目を開けてまず目に飛び込んでくるのは天井──のはずなのだが、寝起きの私が見たのは視界いっぱいに広がる魔人の顔だった。つまり超ドアップ。
「……うへぇぇえっ!?」
「情けない声をあげるな」
私の視界を占めたネウロが少し不快そうに顔をしかめる。多分私達の距離は五センチもないだろう。
「な、なな、何してんのっ」
「うーうー唸る珍獣を観察していただけだ。まさか起きる時にも奇声をあげるとは。寝ても覚めてもうるさいのだな貴様は」
「うーうーって……」
苦しんでる病人に対して珍獣呼ばわりもどうかと思うが、とにかく私は顔が近いことの方が気になった。
「も、もう観察はいいでしょ。いいからどいてよ」
「気分はどうだ」
「え。……えええええっ!?」
私は驚愕してネウロを見つめる。魔人の口から気遣いの言葉が出るなんて、私は夢でも見てるんだろうか。
「ネ、ネウロ……どっか悪いの? また風邪でもひいたとか?」
こっちは本気で心配しているというのに、理不尽にもいきなり頬をつねられた。
「いひゃいいひゃい!」
「質問しているのは我が輩だ。さっさと答えろ」
偉そうにあごをあげて人を見下す様は普段のネウロそのものだ。どうやら体調が悪いわけではないらしい。
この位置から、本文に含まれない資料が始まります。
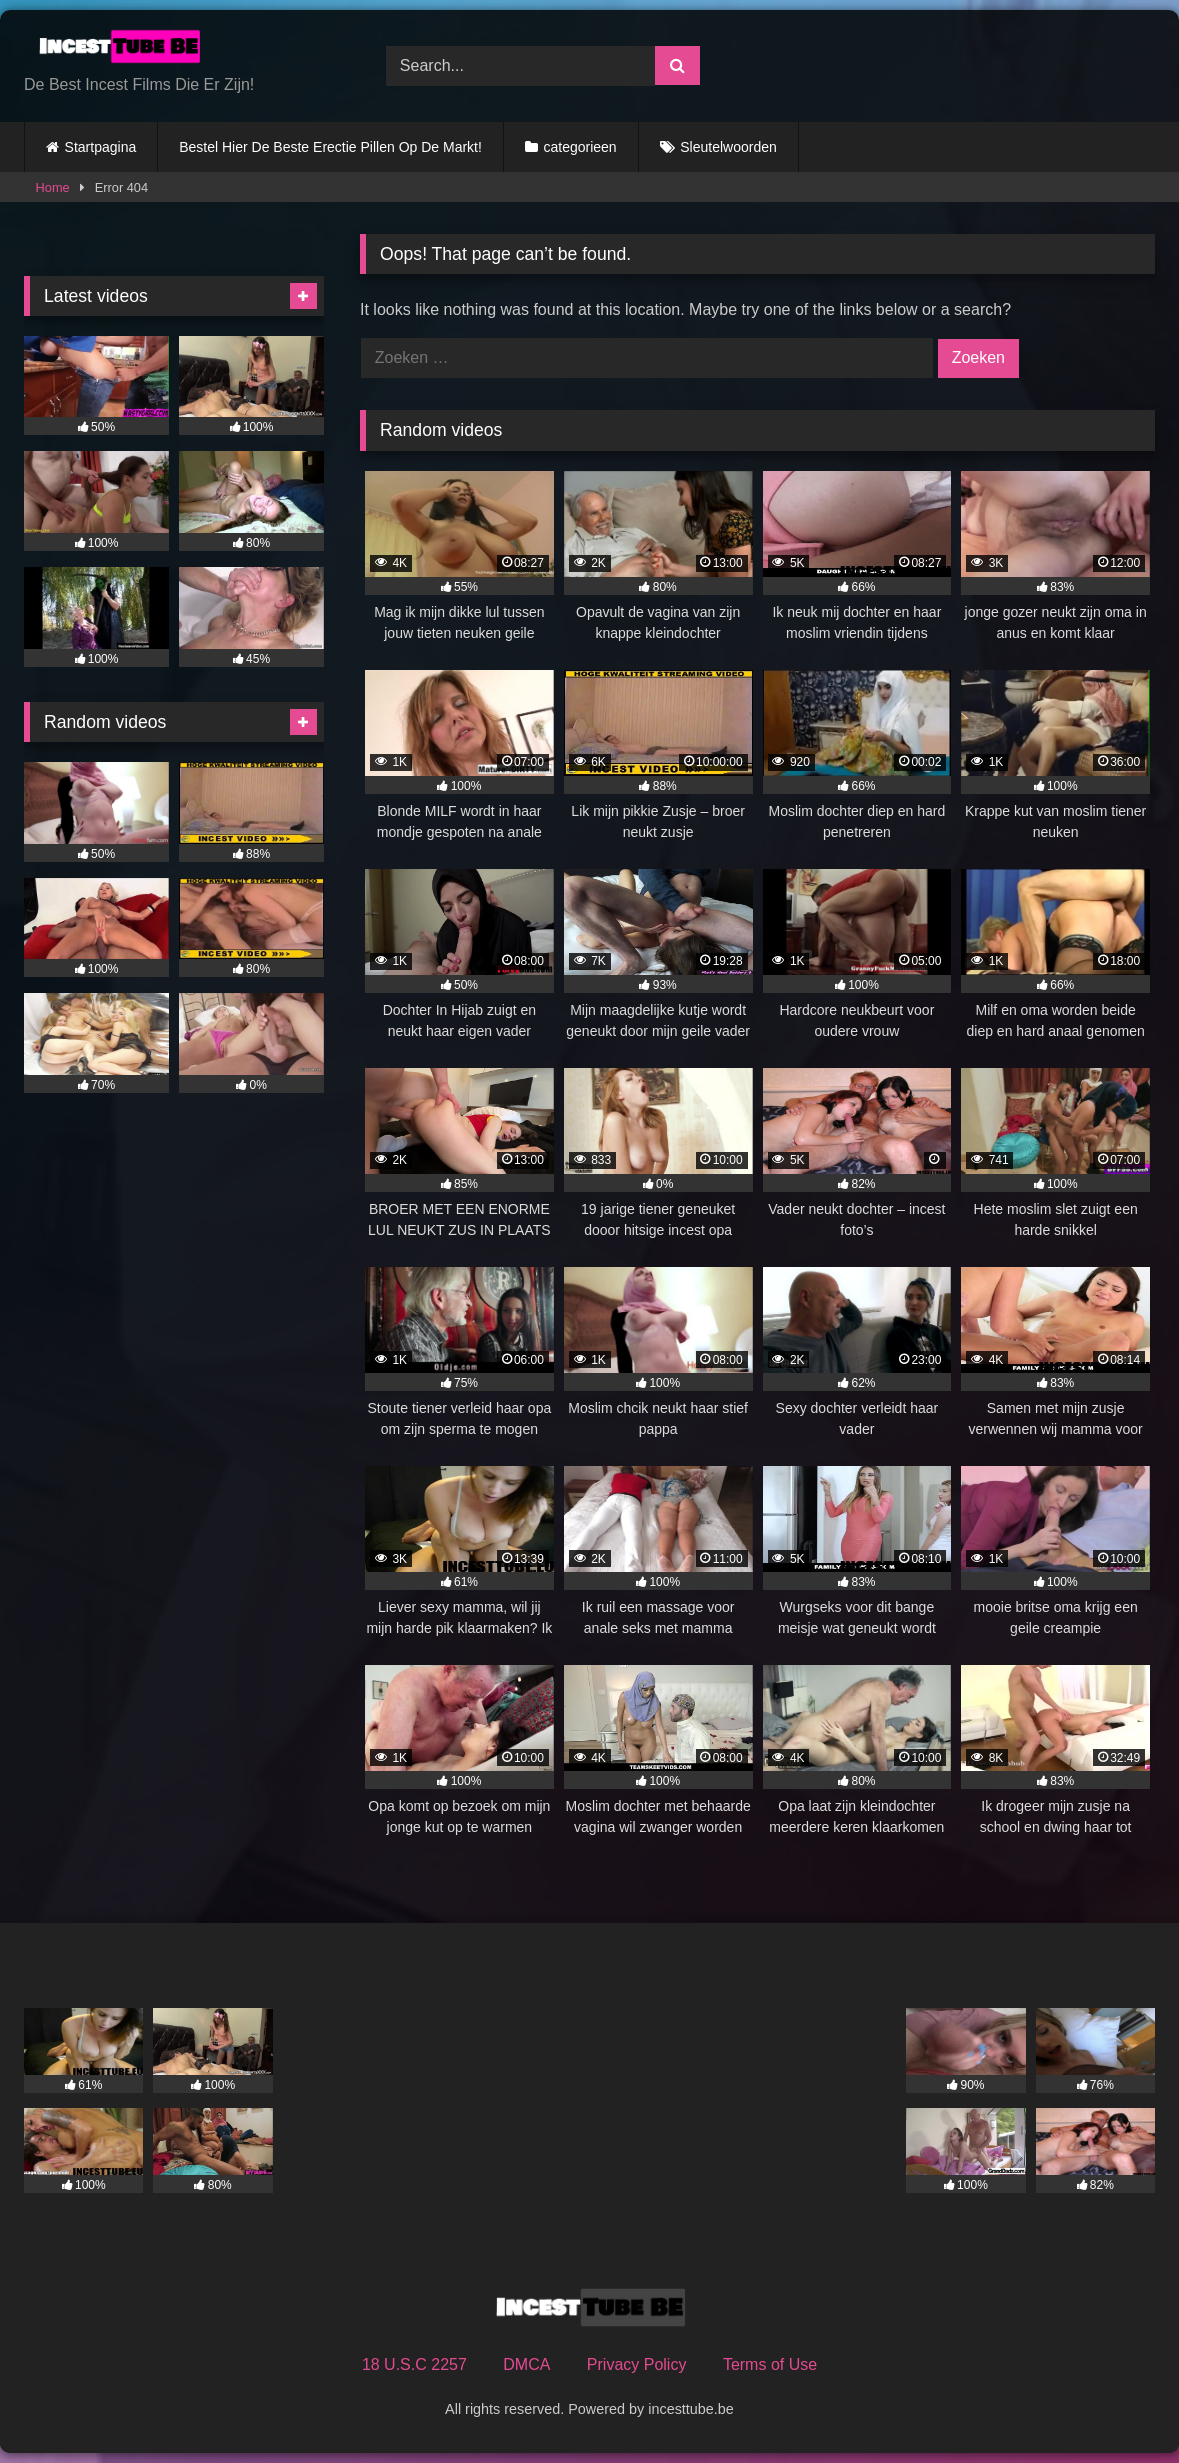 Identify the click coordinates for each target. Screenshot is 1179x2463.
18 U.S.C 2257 (414, 2364)
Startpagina (101, 147)
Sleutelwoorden (728, 147)
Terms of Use (770, 2364)
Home (53, 187)
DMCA (526, 2364)
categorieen (579, 147)
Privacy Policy (637, 2364)
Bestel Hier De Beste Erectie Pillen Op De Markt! (330, 147)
「えーと。だるい、けどさっきほどでは無い……かな?」
うん。頭にかかっていたもやが晴れたみたいに、今はスッキリしてる。熱はどうだろう、と自分の額に手をあてるとそこにはさらりとした手触りの物が貼ってあった。
(……これって熱冷ましシート?)
まさか、と思ってネウロを見やると魔人は素知らぬ顔でリンゴを私の目の前にかかげた。
「喰え」
「……は?」
いつも以上にネウロの考えが読めない。いや普通に考えればこれは看病をしてくれているんだろうが、相手は嬉々として傷口に塩をぬりこむようなドS魔人だ。風邪をひいた奴隷なんていたら、喜んで冷水をかけてきそうなのに。
「なにか言いたそうだなヤコ?」
「うーんと……うん。なんでもない」
よくよく事務所を見渡してみれば潰れたリンゴや氷嚢用に用意したのであろう氷水、破れてジェルのはみ出たアイスノンなどが散乱している。魔人なりに頑張ってみたようだ。
「リンゴを磨り下ろそうとしたらいとも容易く砕けたぞ」
「そりゃあんたの力じゃね……」
磨り下ろすどころか握り潰しちゃってるじゃない、と苦笑してゆっくりと身体を起こすと頭が急に揺れたためか、一瞬軽いめまいに襲われた。そのまま身体が前のめりに傾いでいく。
「あ……」
しかし私が倒れこむ前に革手袋をはめた手が伸びてきて私の身体は支えられた。
(うわ何コレなんで)
額のシート、差し出されたリンゴ、身体を支える腕。あまりにも現実離れした優しさに、なにもかもが夢のような気がしてしまう。
混乱する私とは対照的に、ネウロが淡々とした口調で語った。
「一応言っておくが、魔人の風邪が人間にうつるわけがなかろう。そもそも病原菌の種類が違う。貴様が我が輩の風邪に感染したら即座に死んでいるところだぞ」
(そ、そうなんだ……)
風邪の原因がネウロでないとしたら、先日わざと長時間外で買い物をしたのが一番の原因なんだろう。突き詰めるとネウロのせいとも言えるのだが、自分が勝手にとった行動の結果なので魔人を責めることはできない。
(まあ、もともと責める気なんてないけど)
「……ていうかそろそろ手離して」
「そういう事は自分の身体を支えられるようになってから言えイソギンチャク」
ネウロの腕はしっかりと身体にまわされたままだ。離すどころかむしろ若干キツくなってるような。
(うーん。この分じゃ……)
魔人の看病はまだ終わりそうにない。
fin.
──────────
弥子が病気になったらネウロは結構心配すると思う。